_Task to carry out_: Sort through the entries below and pull out lines containing the word "There".

_Records to use_:
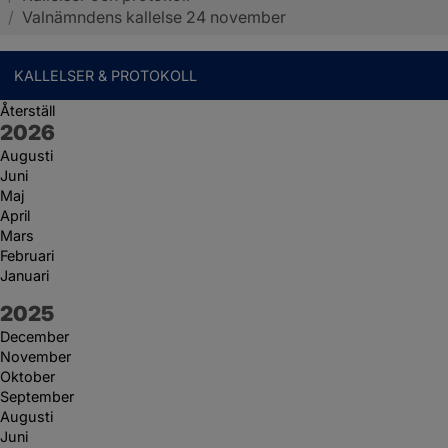
/
Valnämndens kallelse 24 november
KALLELSER & PROTOKOLL
Återställ
År:
2026
Augusti
Juni
Maj
April
Mars
Februari
Januari
År:
2025
December
November
Oktober
September
Augusti
Juni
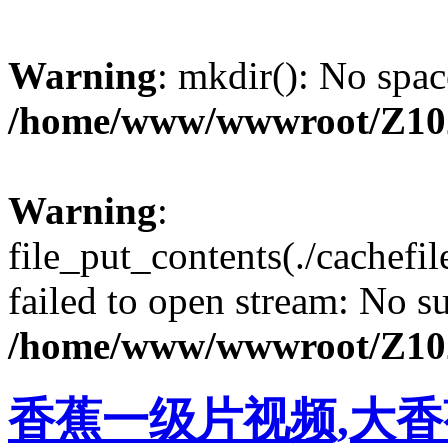
Warning
: mkdir(): No spac
/home/www/wwwroot/Z10
Warning
:
file_put_contents(./cachef
failed to open stream: No su
/home/www/wwwroot/Z10
香蕉一级片视频,大香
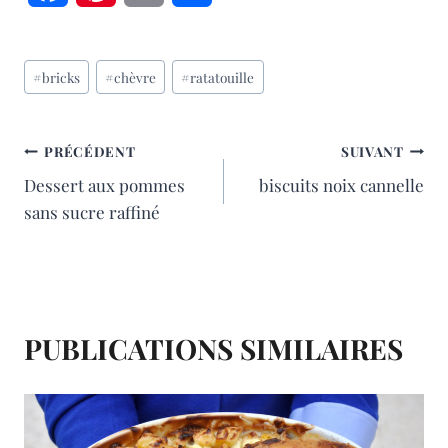
a
i
m
a
Étiquettes
c
n
a
r
#
bricks
#
chèvre
#
ratatouille
de
e
t
i
t
la
publication :
b
e
l
a
NAVIGATION
PRÉCÉDENT
SUIVANT
Dessert aux pommes
biscuits noix cannelle
o
r
g
DE
sans sucre raffiné
o
e
e
L’ARTICLE
k
s
r
t
PUBLICATIONS SIMILAIRES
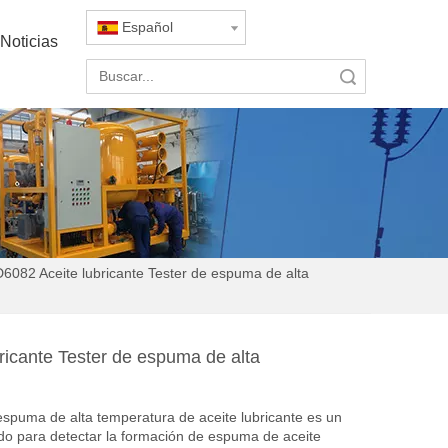
Español
Noticias
Búsqueda
082 Aceite lubricante Tester de espuma de alta
icante Tester de espuma de alta
 espuma de alta temperatura de aceite lubricante es un
zado para detectar la formación de espuma de aceite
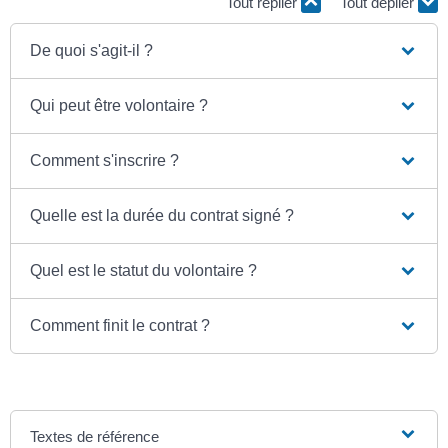
Tout replier
Tout déplier
De quoi s'agit-il ?
Qui peut être volontaire ?
Comment s'inscrire ?
Quelle est la durée du contrat signé ?
Quel est le statut du volontaire ?
Comment finit le contrat ?
Textes de référence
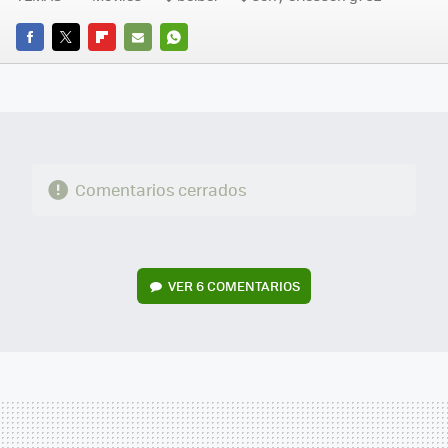
FACEBOOK
TWITTER
FLIPBOARD
E-
WHATSAPP
MAIL
Comentarios cerrados
VER
6 COMENTARIOS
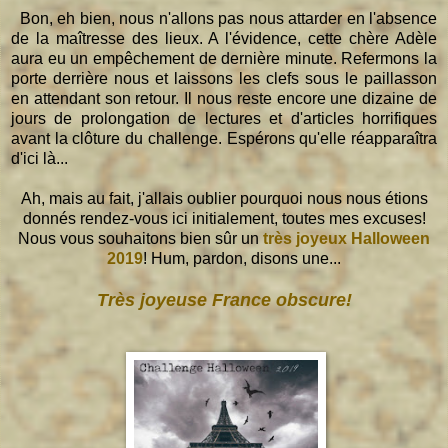
Bon, eh bien, nous n'allons pas nous attarder en l'absence
de la maîtresse des lieux. A l'évidence, cette chère Adèle
aura eu un empêchement de dernière minute. Refermons la
porte derrière nous et laissons les clefs sous le paillasson
en attendant son retour. Il nous reste encore une dizaine de
jours de prolongation de lectures et d'articles horrifiques
avant la clôture du challenge. Espérons qu'elle réapparaîtra
d'ici là...
Ah, mais au fait, j'allais oublier pourquoi nous nous étions
donnés rendez-vous ici initialement, toutes mes excuses!
Nous vous souhaitons bien sûr un
très joyeux Halloween
2019
! Hum, pardon, disons une...
Très joyeuse France obscure!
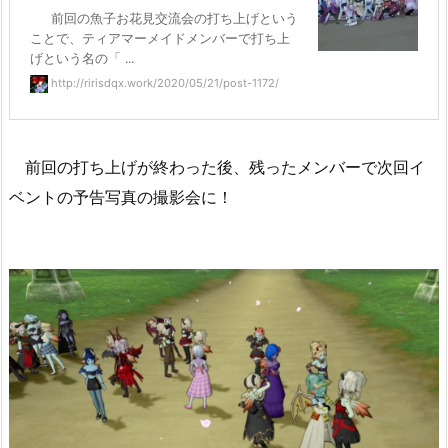
前回の魚子お花見交流会の打ち上げという
ことで、ティアマーメイドメンバーで打ち上
げという名の「 ...
http://ririsdqx.work/2020/05/21/post-1172/
前回の打ち上げが終わった後、残ったメンバーで次回イ
ベントの予告写真の撮影会に！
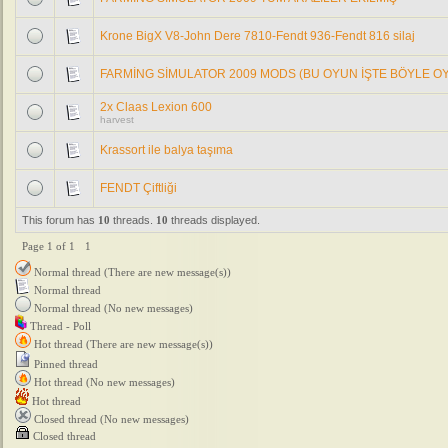
Krone BigX V8-John Dere 7810-Fendt 936-Fendt 816 silaj
FARMİNG SİMULATOR 2009 MODS (BU OYUN İŞTE BÖYLE OYN
2x Claas Lexion 600
harvest
Krassort ile balya taşıma
FENDT Çiftliği
This forum has
10
threads.
10
threads displayed.
Page
1
of
1
1
Normal thread (There are new message(s))
Normal thread
Normal thread (No new messages)
Thread - Poll
Hot thread (There are new message(s))
Pinned thread
Hot thread (No new messages)
Hot thread
Closed thread (No new messages)
Closed thread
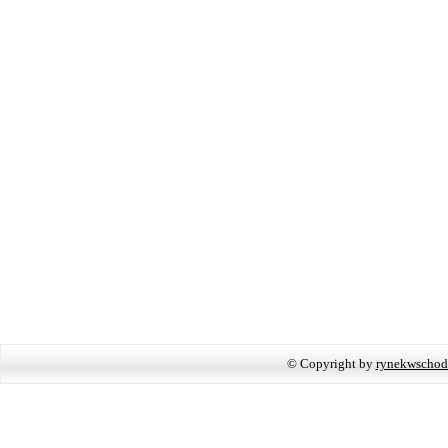
© Copyright by
rynekwschod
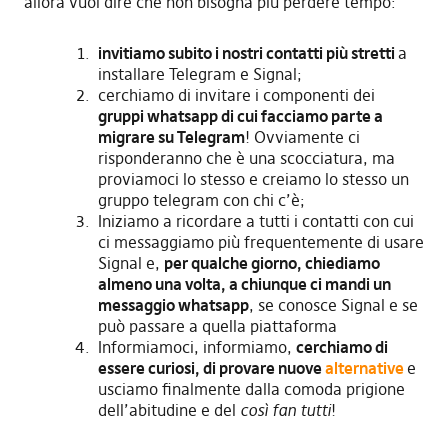
allora vuol dire che non bisogna più perdere tempo:
invitiamo subito i nostri contatti più stretti
a
installare Telegram e Signal;
cerchiamo di invitare i componenti dei
gruppi whatsapp di cui facciamo parte a
migrare su Telegram
! Ovviamente ci
risponderanno che è una scocciatura, ma
proviamoci lo stesso e creiamo lo stesso un
gruppo telegram con chi c’è;
Iniziamo a ricordare a tutti i contatti con cui
ci messaggiamo più frequentemente di usare
Signal e,
per qualche giorno, chiediamo
almeno una volta, a chiunque ci mandi un
messaggio whatsapp
, se conosce Signal e se
può passare a quella piattaforma
Informiamoci, informiamo,
cerchiamo di
essere curiosi, di provare nuove
alternative
e
usciamo finalmente dalla comoda prigione
dell’abitudine e del
così fan tutti
!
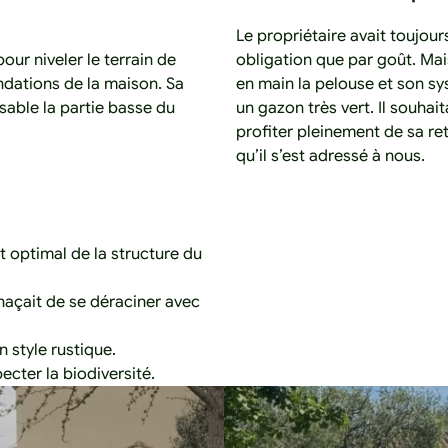
Le propriétaire avait toujou
our niveler le terrain de
obligation que par goût. Mais
ondations de la maison. Sa
en main la pelouse et son s
isable la partie basse du
un gazon très vert. Il souhai
profiter pleinement de sa ret
qu’il s’est adressé à nous.
 optimal de la structure du
enaçait de se déraciner avec
 style rustique.
cter la biodiversité.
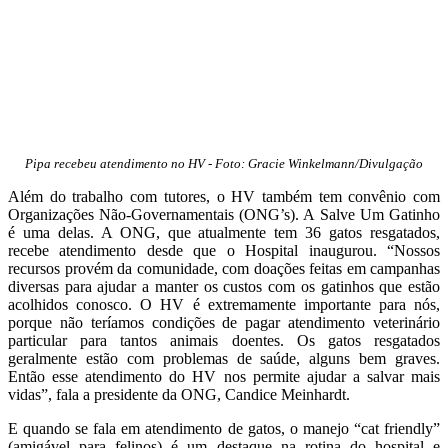
Pipa recebeu atendimento no HV - Foto: Gracie Winkelmann/Divulgação
Além do trabalho com tutores, o HV também tem convênio com
Organizações Não-Governamentais (ONG’s). A Salve Um Gatinho
é uma delas. A ONG, que atualmente tem 36 gatos resgatados,
recebe atendimento desde que o Hospital inaugurou. “Nossos
recursos provém da comunidade, com doações feitas em campanhas
diversas para ajudar a manter os custos com os gatinhos que estão
acolhidos conosco. O HV é extremamente importante para nós,
porque não teríamos condições de pagar atendimento veterinário
particular para tantos animais doentes. Os gatos resgatados
geralmente estão com problemas de saúde, alguns bem graves.
Então esse atendimento do HV nos permite ajudar a salvar mais
vidas”, fala a presidente da ONG, Candice Meinhardt.
E quando se fala em atendimento de gatos, o manejo “cat friendly”
(amigável para felinos) é um destaque na rotina do hospital e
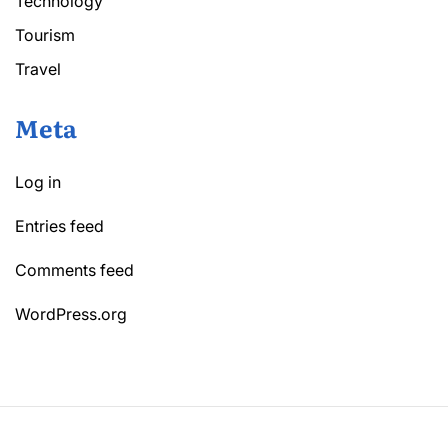
Technology
Tourism
Travel
Meta
Log in
Entries feed
Comments feed
WordPress.org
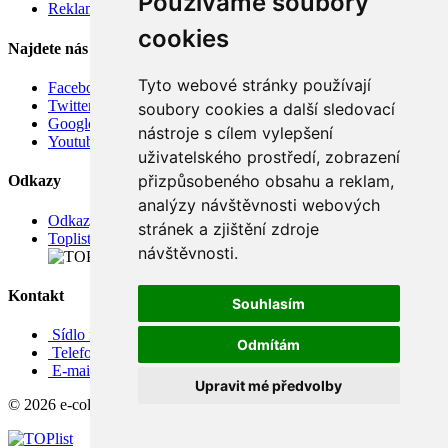
Používáme soubory
Reklamace
cookies
Najdete nás
Tyto webové stránky používají
Facebook
Twitter
soubory cookies a další sledovací
Google
nástroje s cílem vylepšení
Youtube
uživatelského prostředí, zobrazení
přizpůsobeného obsahu a reklam,
Odkazy
analýzy návštěvnosti webových
Odkazy
stránek a zjištění zdroje
Toplist
návštěvnosti.
Kontakt
Souhlasím
Sídlo firmy: Boženy Němcové 739/1, Svitavy 568 02, CZ
Odmítám
Telefon: +420 608 449 590
E-mail: info@e-color.cz
Upravit mé předvolby
© 2026 e-color.cz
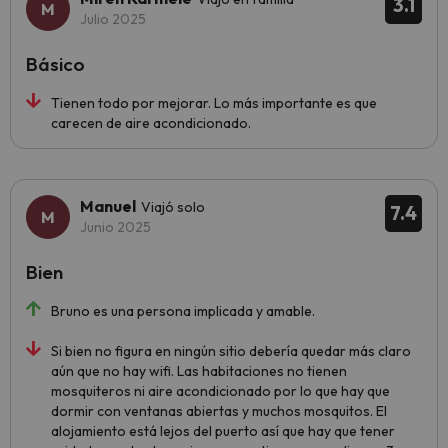
3.1
Julio 2025
Básico
Tienen todo por mejorar. Lo más importante es que
carecen de aire acondicionado.
Manuel
Viajó solo
7.4
Junio 2025
Bien
Bruno es una persona implicada y amable.
Si bien no figura en ningún sitio debería quedar más claro
aún que no hay wifi. Las habitaciones no tienen
mosquiteros ni aire acondicionado por lo que hay que
dormir con ventanas abiertas y muchos mosquitos. El
alojamiento está lejos del puerto así que hay que tener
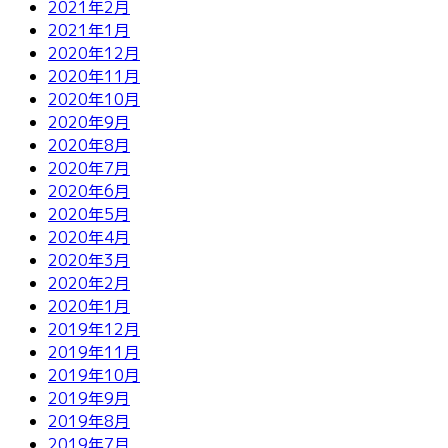
2021年2月
2021年1月
2020年12月
2020年11月
2020年10月
2020年9月
2020年8月
2020年7月
2020年6月
2020年5月
2020年4月
2020年3月
2020年2月
2020年1月
2019年12月
2019年11月
2019年10月
2019年9月
2019年8月
2019年7月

_Written response_:
Normal thread (There are new message(s))
Hot thread (There are new message(s))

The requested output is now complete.